View Full Version : Titanium vs. Stainless Steel

02-21-2005, 10:35 PM

I often hear patients ask whether titanium is better than stainless steel implants (or vise versa). I just came across the following abstract regarding a problem with titanium implants and thought I should post it:

Spine. 2005 Feb 15;30(4):375-9. Related Articles, Links

The memory properties of cold-worked titanium rods in scoliosis constructs.

Burger EL, Baratta RV, King AG, Easton R, Lu Y, Solomonow M, Riemer BL.

Department of Orthopedics, Bioengineering Laboratory, Louisiana State University Health Sciences Center, New Orleans, Louisiana 70112, USA. EBurge1@lsuhsc.edu

STUDY DESIGN: Time series monitoring changes in titanium and stainless steel rod curvature kept at a constant temperature of 37 C as a function of time.

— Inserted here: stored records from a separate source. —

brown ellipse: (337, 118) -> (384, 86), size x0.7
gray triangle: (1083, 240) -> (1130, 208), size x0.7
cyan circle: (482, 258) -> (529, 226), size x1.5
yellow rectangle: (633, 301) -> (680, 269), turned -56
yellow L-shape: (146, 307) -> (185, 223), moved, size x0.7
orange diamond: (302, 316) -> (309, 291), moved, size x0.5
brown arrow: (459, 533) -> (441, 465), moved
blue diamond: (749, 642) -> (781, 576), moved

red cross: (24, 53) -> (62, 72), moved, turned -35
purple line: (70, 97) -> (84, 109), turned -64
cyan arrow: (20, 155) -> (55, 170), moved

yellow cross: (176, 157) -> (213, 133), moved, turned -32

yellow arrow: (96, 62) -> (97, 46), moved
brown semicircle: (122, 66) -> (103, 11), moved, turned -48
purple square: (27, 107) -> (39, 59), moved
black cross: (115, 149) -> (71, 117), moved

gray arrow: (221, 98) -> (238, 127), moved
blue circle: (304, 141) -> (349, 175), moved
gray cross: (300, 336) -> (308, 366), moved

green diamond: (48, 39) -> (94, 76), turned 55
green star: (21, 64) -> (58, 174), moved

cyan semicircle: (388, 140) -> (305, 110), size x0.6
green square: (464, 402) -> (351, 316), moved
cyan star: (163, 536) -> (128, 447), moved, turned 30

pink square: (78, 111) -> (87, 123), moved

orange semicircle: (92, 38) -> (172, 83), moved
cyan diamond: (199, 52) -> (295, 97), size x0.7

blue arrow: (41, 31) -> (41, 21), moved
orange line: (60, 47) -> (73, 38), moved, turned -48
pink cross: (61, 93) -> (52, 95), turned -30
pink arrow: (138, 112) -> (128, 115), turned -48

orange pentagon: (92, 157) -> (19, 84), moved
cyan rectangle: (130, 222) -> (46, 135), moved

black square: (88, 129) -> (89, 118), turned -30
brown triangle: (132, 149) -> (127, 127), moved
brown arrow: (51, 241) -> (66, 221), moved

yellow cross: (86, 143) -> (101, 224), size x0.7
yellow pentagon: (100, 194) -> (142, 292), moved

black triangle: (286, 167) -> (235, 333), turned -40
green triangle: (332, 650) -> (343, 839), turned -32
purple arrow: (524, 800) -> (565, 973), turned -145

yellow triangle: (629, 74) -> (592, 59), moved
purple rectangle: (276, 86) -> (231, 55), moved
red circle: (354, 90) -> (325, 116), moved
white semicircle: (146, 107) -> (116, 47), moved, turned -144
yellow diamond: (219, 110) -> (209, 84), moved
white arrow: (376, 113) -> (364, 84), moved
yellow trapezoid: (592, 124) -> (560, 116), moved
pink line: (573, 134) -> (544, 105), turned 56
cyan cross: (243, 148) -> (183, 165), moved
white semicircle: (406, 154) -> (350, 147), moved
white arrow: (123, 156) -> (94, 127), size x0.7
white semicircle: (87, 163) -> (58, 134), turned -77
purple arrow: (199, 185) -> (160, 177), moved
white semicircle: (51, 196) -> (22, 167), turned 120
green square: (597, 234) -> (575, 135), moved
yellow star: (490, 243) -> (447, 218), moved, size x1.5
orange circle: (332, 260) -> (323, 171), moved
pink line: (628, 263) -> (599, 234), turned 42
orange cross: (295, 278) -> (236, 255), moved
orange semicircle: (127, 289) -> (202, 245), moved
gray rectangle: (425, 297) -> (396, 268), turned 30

OBJECTIVES: To assess the possibility of loss of curvature in titanium rods after scoliosis surgery. SUMMARY OF BACKGROUND DATA: Titanium rods have gained use in scoliosis surgery due to their excellent biocompatibility, while allowing medical personnel to obtain undistorted magnetic resonance imaging scans following surgery. However, the impression of several clinicians has been that when screw pullout and/or loss of sagittal balance occurs, it may be due to the rods losing some of their curvature. METHODS: Five 6-mm rods of differing compositions and lengths (titanium 300 and 100 mm, stainless steel 300 and 100 mm, prebent titanium 85 mm) were bent at room temperature with a 3-point rod bender, then placed in an incubator at 37 C. Digital photographs were taken every 2 weeks and analyzed to extract the radius of curvature of each rod. RESULTS: The Ti rods had a significantly decreasing curvature with time. The prebent Ti and stainless steel rods did not exhibit significant change in curvature. CONCLUSIONS: Titanium rods bent at room temperature and then exposed to body temperature over time tend to exhibit "metal memory"; they gradually revert to their original shape. This may result in loss of sagittal balance and/or proximal screw pullout.


02-22-2005, 04:43 PM
that doesn't make me feel too good since my daughter just had surgery with titanium rods. I think, i could be wrong but alot of drs now seem to be using the titanium instead of stainless steel.

02-22-2005, 06:02 PM
It seems that every doctor has their own preference. At UCSF, where they do hundreds of these surgeries each year, I believe they use almost entirely SS.